Double check that the foreign keys have exactly the same type as the field you’ve got in this table. For example, both should be Integer(10), or Varchar (8), even the number of characters.
I realize this is an old post, but it ranks high in Google, so I’m adding what I figured out for MY problem. If you have a mix of table types (e.g. MyISAM and InnoDB), you will get this error as well. In this case, InnoDB is the default table type, but one table needed fulltext searching so it was migrated to MyISAM. In this situation, you cannot create a foreign key in the InnoDB table that references the MyISAM table.
If your key is a CHAR/VARCHAR or something of that type, another possible problem is different collation. Check if the charset is the same.
I had this error and found the reason for the error in my case.
I’m still answering to this old post because it ranks pretty high on Google.
The variables of both of the column I wanted to link were integers but one of the ints had ‘unsigned’ checked on. Simply un-checking that fixed my error.
I was getting a same error. I found out the solution that I had created the primary key in the main table as BIGINT UNSIGNED and was declaring it as a foreign key in the second table as only BIGINT.
When I declared my foreign key as BIGINT UNSIGED in second table, everything worked fine, even didn’t need any indexes to be created.
So it was a datatype mismatch between the primary key and the foreign key 🙂
I had the exact same problem, but the solution to my problem was entirely different. I had, somewhere else in the database, a foreign key with the same name. That caused the error 1005.
Renaming my foreign key to something more specific to that situation solved the problem.
- Make sure that both tables are using the same Engine type.
- Make sure the fields you are indexing have the same type and length.
In my case the error was due to the
referencing table is
MyISAM where as
referring table was
Converted table engine from
MyISAM to InnoDB solves the problem for me.
ALTER TABLE table_name ENGINE=InnoDB;
I don’t have the reputation yet to up vote Steve’s suggestion, but it solved my problem.
In my case, I received this error because the two table where created using different database engines–one was Innodb and the other MyISAM.
You can change the database type using : ALTER TABLE t ENGINE = MYISAM;
Give attention to CHARSET and COLLATE parameters when you create a table. In terms of FOREIGN KEY problems something like that:
CREATE TABLE yourTableName ( .... .... ) ENGINE=InnoDB DEFAULT CHARSET=utf8 COLLATE=utf8_unicode_ci;
In my case i couldn´t create the table with FOREIGN KEY references. First i got the Error Code 1005 which pretty much says nothing. Then i added COLLATE and finally the error message complaining about CHARSET.

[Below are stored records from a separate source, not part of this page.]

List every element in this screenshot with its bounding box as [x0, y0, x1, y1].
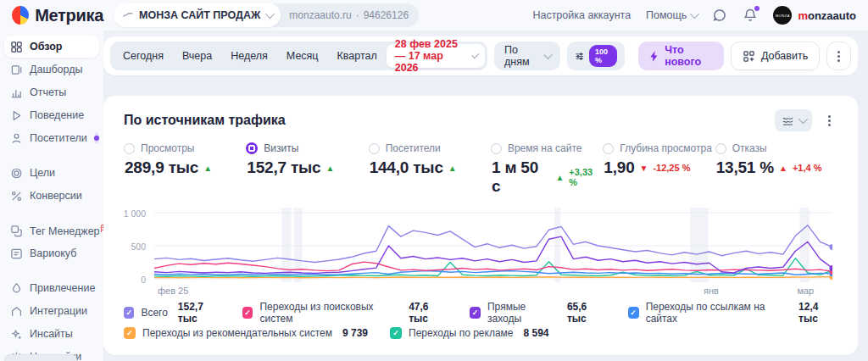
sampling-control[interactable]: 100 %: [567, 42, 626, 70]
trend-chart[interactable]: 05001 000 фев 25янвмар: [124, 208, 837, 297]
chat-icon[interactable]: [712, 8, 727, 23]
legend-label: Переходы по ссылкам на сайтах: [646, 301, 788, 325]
sidebar-item-dashboards[interactable]: Дашборды: [4, 58, 99, 81]
add-widget-icon: [743, 50, 755, 63]
toolbar: Сегодня Вчера Неделя Месяц Квартал 28 фе…: [103, 36, 858, 75]
metric-label: Просмотры: [141, 142, 194, 154]
sidebar-item-label: Тег Менеджерβ: [30, 224, 104, 237]
sidebar-item-variocube[interactable]: Вариокуб: [4, 242, 99, 264]
sidebar-item-behavior[interactable]: Поведение: [4, 104, 99, 126]
sidebar-item-integrations[interactable]: Интеграции: [4, 300, 99, 322]
counter-site[interactable]: monzaauto.ru: [289, 9, 351, 21]
metric-tab-bounces[interactable]: Отказы 13,51 %▲+1,4 %: [715, 142, 837, 196]
range-quarter-button[interactable]: Квартал: [328, 50, 387, 62]
metric-tabs: Просмотры 289,9 тыс▲ Визиты 152,7 тыс▲ П…: [124, 142, 837, 196]
account-settings-link[interactable]: Настройка аккаунта: [532, 9, 631, 21]
sidebar-item-overview[interactable]: Обзор: [4, 36, 99, 58]
checkbox-icon[interactable]: ✓: [470, 307, 481, 319]
toolbar-more-button[interactable]: [826, 42, 851, 70]
radio-icon[interactable]: [603, 143, 614, 154]
sidebar: Обзор Дашборды Отчеты Поведение Посетите…: [0, 31, 103, 361]
sidebar-item-label: Посетители: [30, 132, 87, 144]
legend-item-total[interactable]: ✓Всего152,7 тыс: [124, 301, 220, 325]
metric-tab-visits[interactable]: Визиты 152,7 тыс▲: [246, 142, 368, 196]
trend-arrow: ▲: [203, 164, 212, 173]
radio-icon[interactable]: [715, 143, 726, 154]
reports-barchart-icon: [10, 86, 23, 99]
y-tick-label: 0: [141, 275, 146, 285]
range-today-button[interactable]: Сегодня: [114, 50, 173, 62]
legend-label: Всего: [141, 307, 167, 319]
radio-icon[interactable]: [246, 142, 258, 154]
chevron-down-icon: [544, 50, 553, 58]
trend-arrow: ▲: [448, 164, 457, 173]
checkbox-icon[interactable]: ✓: [124, 327, 136, 339]
radio-icon[interactable]: [369, 143, 380, 154]
sidebar-item-insights[interactable]: Инсайты: [4, 323, 99, 345]
metrica-logo[interactable]: Метрика: [12, 6, 103, 25]
granularity-select[interactable]: По дням: [494, 42, 560, 70]
sampling-badge: 100 %: [589, 45, 617, 67]
trend-chart-svg[interactable]: [154, 208, 832, 282]
sidebar-item-reports[interactable]: Отчеты: [4, 81, 99, 103]
help-menu[interactable]: Помощь: [646, 9, 697, 21]
radio-icon[interactable]: [491, 143, 502, 154]
legend-item-direct[interactable]: ✓Прямые заходы65,6 тыс: [470, 301, 606, 325]
chevron-down-icon: [265, 9, 275, 19]
metric-value: 1 м 50 с: [492, 158, 550, 196]
quick-ranges: Сегодня Вчера Неделя Месяц Квартал 28 фе…: [110, 42, 487, 70]
sidebar-item-tag-manager[interactable]: Тег Менеджерβ: [4, 219, 99, 242]
legend-value: 8 594: [524, 327, 549, 339]
legend-item-search[interactable]: ✓Переходы из поисковых систем47,6 тыс: [242, 301, 448, 325]
range-week-button[interactable]: Неделя: [221, 50, 277, 62]
chart-type-select[interactable]: [775, 109, 812, 131]
x-tick-label: янв: [704, 286, 719, 296]
checkbox-icon[interactable]: ✓: [390, 327, 402, 339]
traffic-sources-card: По источникам трафика Просмотры 289,9 ты…: [103, 96, 858, 355]
add-widget-button[interactable]: Добавить: [731, 42, 820, 70]
sidebar-item-goals[interactable]: Цели: [4, 162, 99, 184]
sidebar-item-label: Поведение: [30, 109, 84, 121]
date-range-value: 28 фев 2025 — 17 мар 2026: [395, 38, 467, 74]
metric-tab-visitors[interactable]: Посетители 144,0 тыс▲: [369, 142, 491, 196]
sidebar-item-visitors[interactable]: Посетители: [4, 127, 99, 149]
trend-arrow: ▼: [640, 164, 648, 173]
metric-tab-pageviews[interactable]: Просмотры 289,9 тыс▲: [124, 142, 246, 196]
radio-icon[interactable]: [124, 143, 135, 154]
metric-delta: -12,25 %: [653, 163, 690, 173]
checkbox-icon[interactable]: ✓: [124, 307, 134, 319]
metric-tab-time-on-site[interactable]: Время на сайте 1 м 50 с▲+3,33 %: [491, 142, 603, 196]
legend-item-recommendations[interactable]: ✓Переходы из рекомендательных систем9 73…: [124, 327, 368, 339]
range-month-button[interactable]: Месяц: [277, 50, 328, 62]
sidebar-item-label: Привлечение: [30, 282, 95, 294]
overview-grid-icon: [10, 41, 23, 53]
sidebar-item-conversions[interactable]: Конверсии: [4, 185, 99, 207]
chevron-down-icon: [472, 51, 480, 58]
trend-arrow: ▲: [326, 164, 334, 173]
sidebar-bottom-widget[interactable]: [4, 354, 77, 361]
metric-value: 152,7 тыс: [247, 158, 320, 177]
account-menu[interactable]: MONZA monzaauto: [773, 6, 856, 25]
date-range-picker[interactable]: 28 фев 2025 — 17 мар 2026: [387, 44, 485, 68]
checkbox-icon[interactable]: ✓: [628, 307, 639, 319]
notifications-bell-icon[interactable]: [743, 8, 758, 23]
card-more-button[interactable]: [821, 119, 837, 122]
checkbox-icon[interactable]: ✓: [242, 307, 253, 319]
metric-tab-depth[interactable]: Глубина просмотра 1,90▼-12,25 %: [603, 142, 715, 196]
y-tick-label: 500: [131, 242, 146, 252]
project-selector[interactable]: МОНЗА САЙТ ПРОДАЖ: [114, 3, 281, 27]
goals-target-icon: [10, 167, 23, 180]
counter-switcher: МОНЗА САЙТ ПРОДАЖ monzaauto.ru · 9462612…: [114, 3, 419, 27]
sidebar-item-label: Цели: [30, 167, 55, 179]
sidebar-item-label: Дашборды: [30, 64, 83, 75]
visitors-person-icon: [10, 132, 23, 145]
legend-item-ads[interactable]: ✓Переходы по рекламе8 594: [390, 327, 549, 339]
trend-arrow: ▲: [555, 173, 564, 182]
legend-value: 12,4 тыс: [798, 301, 837, 325]
legend-item-site-links[interactable]: ✓Переходы по ссылкам на сайтах12,4 тыс: [628, 301, 837, 325]
sidebar-item-acquisition[interactable]: Привлечение: [4, 277, 99, 299]
chart-legend: ✓Всего152,7 тыс ✓Переходы из поисковых с…: [124, 303, 837, 343]
whats-new-button[interactable]: Что нового: [638, 42, 724, 70]
sidebar-item-label: Инсайты: [30, 328, 73, 340]
range-yesterday-button[interactable]: Вчера: [173, 50, 221, 62]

Error Code: 1253. COLLATION 'utf8_unicode_ci' is not valid for CHARACTER SET 'latin1'
After that correction my issue was solved.
It’s not your specific case, but it’s worth noting for anybody else that this error can occur if you try to reference some fields in a table that are not the whole primary key of that table. Obviously this is not allowed.

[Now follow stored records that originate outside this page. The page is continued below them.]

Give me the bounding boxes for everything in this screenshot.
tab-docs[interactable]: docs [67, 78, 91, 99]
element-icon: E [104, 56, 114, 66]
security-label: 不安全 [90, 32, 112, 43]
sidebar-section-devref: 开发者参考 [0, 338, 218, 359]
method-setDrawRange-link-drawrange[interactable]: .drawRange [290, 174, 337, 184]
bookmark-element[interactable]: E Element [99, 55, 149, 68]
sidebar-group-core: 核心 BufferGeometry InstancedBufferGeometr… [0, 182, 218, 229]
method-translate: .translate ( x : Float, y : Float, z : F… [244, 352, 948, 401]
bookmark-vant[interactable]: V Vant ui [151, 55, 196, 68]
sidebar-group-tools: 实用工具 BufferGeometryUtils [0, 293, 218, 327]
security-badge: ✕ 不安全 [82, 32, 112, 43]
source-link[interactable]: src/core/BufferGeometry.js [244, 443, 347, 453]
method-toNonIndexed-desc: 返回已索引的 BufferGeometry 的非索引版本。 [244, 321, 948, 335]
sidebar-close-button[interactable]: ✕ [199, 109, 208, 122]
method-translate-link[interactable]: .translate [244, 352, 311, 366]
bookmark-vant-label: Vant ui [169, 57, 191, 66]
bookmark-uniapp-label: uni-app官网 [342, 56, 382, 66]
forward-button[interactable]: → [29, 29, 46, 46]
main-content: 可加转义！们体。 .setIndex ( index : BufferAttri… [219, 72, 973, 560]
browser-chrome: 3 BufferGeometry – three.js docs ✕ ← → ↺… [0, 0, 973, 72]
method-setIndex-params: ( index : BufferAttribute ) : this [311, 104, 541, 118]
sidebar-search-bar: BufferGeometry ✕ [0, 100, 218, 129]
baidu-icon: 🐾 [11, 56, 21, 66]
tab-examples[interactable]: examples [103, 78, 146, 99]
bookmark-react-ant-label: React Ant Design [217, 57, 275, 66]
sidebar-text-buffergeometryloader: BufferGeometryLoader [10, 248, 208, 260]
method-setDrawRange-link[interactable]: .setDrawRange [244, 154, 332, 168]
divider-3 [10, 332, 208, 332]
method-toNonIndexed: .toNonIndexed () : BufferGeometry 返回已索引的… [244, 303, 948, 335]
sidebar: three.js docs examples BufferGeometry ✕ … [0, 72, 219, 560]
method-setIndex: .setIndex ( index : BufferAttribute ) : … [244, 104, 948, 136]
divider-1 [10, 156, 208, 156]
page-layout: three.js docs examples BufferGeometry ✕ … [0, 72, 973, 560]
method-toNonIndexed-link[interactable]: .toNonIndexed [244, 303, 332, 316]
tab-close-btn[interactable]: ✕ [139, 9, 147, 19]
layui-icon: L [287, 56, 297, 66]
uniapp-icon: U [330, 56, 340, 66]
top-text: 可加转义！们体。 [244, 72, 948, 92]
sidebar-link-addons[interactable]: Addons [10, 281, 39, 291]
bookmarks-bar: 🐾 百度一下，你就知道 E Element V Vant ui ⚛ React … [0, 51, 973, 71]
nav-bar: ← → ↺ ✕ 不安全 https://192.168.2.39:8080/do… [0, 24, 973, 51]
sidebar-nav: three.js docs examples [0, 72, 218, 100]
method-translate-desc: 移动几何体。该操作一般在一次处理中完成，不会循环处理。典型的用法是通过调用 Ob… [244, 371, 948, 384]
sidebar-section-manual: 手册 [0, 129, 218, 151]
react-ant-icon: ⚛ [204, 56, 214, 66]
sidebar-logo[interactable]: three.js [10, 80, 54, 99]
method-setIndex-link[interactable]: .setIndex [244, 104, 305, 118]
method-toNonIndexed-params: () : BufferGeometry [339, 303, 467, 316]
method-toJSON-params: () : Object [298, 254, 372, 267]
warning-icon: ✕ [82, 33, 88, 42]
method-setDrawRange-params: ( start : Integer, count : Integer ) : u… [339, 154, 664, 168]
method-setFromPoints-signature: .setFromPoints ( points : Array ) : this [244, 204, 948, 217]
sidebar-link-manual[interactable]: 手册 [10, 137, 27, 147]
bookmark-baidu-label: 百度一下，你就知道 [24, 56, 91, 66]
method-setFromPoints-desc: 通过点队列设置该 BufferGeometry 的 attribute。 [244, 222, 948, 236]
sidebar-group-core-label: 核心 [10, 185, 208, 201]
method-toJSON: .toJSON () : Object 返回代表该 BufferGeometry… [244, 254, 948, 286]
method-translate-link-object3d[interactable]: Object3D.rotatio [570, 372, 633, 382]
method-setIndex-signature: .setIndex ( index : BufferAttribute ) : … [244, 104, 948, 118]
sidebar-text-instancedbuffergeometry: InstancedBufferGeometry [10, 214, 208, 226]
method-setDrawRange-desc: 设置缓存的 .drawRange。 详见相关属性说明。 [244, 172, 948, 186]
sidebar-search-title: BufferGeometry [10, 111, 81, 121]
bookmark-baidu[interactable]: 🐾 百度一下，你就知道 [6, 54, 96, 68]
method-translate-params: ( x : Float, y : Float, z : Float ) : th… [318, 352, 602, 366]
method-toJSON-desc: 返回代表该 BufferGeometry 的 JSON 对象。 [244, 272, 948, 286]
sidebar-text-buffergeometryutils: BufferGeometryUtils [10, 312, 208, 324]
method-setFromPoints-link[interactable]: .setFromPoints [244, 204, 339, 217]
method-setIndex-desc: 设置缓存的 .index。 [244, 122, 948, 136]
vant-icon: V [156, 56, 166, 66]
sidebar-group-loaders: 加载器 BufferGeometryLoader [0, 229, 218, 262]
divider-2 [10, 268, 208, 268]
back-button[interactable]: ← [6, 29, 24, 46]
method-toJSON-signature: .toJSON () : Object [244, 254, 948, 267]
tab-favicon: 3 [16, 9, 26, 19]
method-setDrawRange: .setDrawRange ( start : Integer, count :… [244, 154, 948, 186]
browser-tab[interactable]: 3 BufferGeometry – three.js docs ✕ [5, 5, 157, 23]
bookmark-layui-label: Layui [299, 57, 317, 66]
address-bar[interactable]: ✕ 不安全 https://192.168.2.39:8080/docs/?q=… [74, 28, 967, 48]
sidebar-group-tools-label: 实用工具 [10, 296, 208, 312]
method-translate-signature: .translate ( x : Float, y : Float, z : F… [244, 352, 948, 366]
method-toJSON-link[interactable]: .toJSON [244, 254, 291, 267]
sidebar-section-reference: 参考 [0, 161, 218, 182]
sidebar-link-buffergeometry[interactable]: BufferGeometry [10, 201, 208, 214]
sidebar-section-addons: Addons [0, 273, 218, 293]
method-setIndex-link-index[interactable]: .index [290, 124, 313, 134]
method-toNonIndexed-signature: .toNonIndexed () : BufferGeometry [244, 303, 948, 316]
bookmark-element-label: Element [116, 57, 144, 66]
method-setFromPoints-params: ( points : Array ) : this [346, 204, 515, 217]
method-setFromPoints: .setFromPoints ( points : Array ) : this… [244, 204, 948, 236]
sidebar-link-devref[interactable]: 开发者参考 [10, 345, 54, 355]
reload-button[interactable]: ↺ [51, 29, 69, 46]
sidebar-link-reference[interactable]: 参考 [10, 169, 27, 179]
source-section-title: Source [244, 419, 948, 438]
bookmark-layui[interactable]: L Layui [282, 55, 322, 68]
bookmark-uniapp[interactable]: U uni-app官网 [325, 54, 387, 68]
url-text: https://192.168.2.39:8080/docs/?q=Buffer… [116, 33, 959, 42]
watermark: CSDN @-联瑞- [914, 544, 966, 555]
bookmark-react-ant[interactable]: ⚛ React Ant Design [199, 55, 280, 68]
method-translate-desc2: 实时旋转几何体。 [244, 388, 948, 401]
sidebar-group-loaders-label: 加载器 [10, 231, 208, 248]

If anyone has this error with seemingly well formed FK/PK relationships and you used the visual tool, try deleting the offending fk columns and re-adding them in the tool. I was continually getting this error until I redrew the connections which cleared up the issues.
When a there are 2 columns for primary keys they make up a composite primary key therefore you have to make sure that in the table that is being referenced there are also 2 columns of the same data type.
For me, I was trying to match up a regular indexed field in a child table, to a primary key in the parent table, and by default some MySQL frontend GUIs like Sequel Pro set the primary key as unsigned, so you have to make sure that the child table field is unsigned too (unless these fields might contain negative ints, then make sure they’re both signed).
First question: Can I make a Primary Key that is also a Foreign Key?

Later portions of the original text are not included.